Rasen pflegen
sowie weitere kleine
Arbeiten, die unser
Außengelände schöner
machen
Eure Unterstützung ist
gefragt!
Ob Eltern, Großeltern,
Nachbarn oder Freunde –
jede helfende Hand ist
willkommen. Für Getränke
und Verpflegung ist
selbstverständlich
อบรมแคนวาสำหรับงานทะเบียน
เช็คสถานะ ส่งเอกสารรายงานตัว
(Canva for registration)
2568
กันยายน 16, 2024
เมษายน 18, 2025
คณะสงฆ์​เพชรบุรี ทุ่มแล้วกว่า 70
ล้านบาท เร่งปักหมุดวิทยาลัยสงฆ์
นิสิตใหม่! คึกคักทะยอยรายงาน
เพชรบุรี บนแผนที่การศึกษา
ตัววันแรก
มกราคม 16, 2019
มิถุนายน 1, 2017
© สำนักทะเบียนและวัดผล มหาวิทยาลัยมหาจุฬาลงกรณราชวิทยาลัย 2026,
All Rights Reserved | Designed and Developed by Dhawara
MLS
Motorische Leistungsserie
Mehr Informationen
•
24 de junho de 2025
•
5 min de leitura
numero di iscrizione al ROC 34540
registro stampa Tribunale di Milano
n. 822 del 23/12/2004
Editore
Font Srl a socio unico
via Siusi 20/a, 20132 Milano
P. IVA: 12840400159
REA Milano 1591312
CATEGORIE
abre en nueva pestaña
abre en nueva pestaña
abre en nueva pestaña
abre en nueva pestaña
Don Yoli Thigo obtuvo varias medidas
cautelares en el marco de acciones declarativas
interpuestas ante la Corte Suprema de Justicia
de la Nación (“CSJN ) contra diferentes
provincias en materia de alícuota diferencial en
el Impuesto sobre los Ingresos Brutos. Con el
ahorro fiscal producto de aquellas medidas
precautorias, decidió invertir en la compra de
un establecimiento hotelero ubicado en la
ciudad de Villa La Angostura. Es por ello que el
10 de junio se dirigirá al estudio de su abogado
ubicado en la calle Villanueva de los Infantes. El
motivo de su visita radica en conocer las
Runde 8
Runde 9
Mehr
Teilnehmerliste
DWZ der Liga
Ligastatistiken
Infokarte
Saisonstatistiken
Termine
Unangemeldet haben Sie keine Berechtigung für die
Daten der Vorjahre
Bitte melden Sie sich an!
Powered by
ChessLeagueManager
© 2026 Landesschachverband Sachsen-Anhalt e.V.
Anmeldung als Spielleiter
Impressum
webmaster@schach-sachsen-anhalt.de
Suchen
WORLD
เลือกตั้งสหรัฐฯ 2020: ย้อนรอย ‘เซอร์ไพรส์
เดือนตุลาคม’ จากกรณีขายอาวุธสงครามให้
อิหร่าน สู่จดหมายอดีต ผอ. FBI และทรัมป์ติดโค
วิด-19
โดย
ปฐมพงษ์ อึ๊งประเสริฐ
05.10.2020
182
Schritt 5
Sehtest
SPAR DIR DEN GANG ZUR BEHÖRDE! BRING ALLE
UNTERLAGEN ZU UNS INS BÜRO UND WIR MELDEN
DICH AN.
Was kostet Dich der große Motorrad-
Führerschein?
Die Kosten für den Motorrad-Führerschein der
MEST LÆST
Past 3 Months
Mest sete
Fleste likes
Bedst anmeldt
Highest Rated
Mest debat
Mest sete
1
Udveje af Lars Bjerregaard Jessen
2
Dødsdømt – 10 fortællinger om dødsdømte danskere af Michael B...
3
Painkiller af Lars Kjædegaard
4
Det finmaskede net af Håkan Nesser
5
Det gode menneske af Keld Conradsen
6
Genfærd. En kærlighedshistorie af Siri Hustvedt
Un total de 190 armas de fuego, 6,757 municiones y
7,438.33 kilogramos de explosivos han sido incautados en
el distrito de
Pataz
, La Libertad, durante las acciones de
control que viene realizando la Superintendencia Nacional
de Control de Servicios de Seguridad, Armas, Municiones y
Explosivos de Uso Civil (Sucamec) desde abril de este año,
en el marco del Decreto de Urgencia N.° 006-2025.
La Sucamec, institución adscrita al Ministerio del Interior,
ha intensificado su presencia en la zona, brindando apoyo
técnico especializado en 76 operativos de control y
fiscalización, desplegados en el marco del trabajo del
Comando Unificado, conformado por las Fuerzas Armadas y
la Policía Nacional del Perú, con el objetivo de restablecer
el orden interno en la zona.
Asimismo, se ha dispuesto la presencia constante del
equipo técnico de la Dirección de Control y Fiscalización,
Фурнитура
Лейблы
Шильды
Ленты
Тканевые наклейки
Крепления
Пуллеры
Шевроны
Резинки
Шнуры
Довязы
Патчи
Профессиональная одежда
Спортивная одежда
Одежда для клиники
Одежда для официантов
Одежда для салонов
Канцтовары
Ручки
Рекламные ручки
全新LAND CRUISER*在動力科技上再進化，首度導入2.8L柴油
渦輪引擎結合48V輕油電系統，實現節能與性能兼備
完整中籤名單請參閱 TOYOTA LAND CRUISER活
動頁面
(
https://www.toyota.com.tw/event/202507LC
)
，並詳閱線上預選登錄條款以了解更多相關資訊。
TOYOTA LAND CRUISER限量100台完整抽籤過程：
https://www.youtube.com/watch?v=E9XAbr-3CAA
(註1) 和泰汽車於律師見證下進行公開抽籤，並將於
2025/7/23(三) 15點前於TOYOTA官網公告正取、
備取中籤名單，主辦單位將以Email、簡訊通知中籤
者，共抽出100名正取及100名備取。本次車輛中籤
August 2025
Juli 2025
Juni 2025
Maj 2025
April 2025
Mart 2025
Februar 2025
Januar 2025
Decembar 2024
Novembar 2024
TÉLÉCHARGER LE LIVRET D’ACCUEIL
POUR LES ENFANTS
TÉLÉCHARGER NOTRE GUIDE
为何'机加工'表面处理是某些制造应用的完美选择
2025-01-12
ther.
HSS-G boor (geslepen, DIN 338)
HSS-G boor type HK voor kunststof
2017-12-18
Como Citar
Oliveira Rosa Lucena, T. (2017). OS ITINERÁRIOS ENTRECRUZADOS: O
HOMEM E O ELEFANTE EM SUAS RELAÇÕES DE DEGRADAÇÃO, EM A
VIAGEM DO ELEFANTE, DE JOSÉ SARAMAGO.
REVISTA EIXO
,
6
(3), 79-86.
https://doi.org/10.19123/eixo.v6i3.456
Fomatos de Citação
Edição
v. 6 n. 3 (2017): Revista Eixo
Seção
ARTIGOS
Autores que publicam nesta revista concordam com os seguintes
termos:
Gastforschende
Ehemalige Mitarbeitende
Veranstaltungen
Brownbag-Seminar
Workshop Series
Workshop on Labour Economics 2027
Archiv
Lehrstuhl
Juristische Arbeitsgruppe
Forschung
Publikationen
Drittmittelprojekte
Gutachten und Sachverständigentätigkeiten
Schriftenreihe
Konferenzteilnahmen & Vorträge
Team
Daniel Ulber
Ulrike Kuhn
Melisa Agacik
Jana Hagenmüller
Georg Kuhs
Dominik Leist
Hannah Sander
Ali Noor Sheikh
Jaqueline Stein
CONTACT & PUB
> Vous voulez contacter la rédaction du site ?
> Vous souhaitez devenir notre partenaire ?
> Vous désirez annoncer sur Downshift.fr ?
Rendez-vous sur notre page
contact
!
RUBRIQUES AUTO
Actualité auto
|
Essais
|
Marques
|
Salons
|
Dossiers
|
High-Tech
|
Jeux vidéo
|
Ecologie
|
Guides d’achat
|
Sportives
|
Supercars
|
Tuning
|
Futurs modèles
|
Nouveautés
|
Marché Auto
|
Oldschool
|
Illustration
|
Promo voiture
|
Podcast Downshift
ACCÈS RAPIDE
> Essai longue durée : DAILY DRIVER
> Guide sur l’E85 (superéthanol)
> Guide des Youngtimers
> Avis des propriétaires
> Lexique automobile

→ **WHAT IS EXPECTED**:
Keep both end lines and retype everything in the records above from the line containing "Arbeiten, die unser" through the line containing "มกราคม 16, 2019", exactly, with nothing else.

→ **TASK RESULT**:
Arbeiten, die unser
Außengelände schöner
machen
Eure Unterstützung ist
gefragt!
Ob Eltern, Großeltern,
Nachbarn oder Freunde –
jede helfende Hand ist
willkommen. Für Getränke
und Verpflegung ist
selbstverständlich
อบรมแคนวาสำหรับงานทะเบียน
เช็คสถานะ ส่งเอกสารรายงานตัว
(Canva for registration)
2568
กันยายน 16, 2024
เมษายน 18, 2025
คณะสงฆ์​เพชรบุรี ทุ่มแล้วกว่า 70
ล้านบาท เร่งปักหมุดวิทยาลัยสงฆ์
นิสิตใหม่! คึกคักทะยอยรายงาน
เพชรบุรี บนแผนที่การศึกษา
ตัววันแรก
มกราคม 16, 2019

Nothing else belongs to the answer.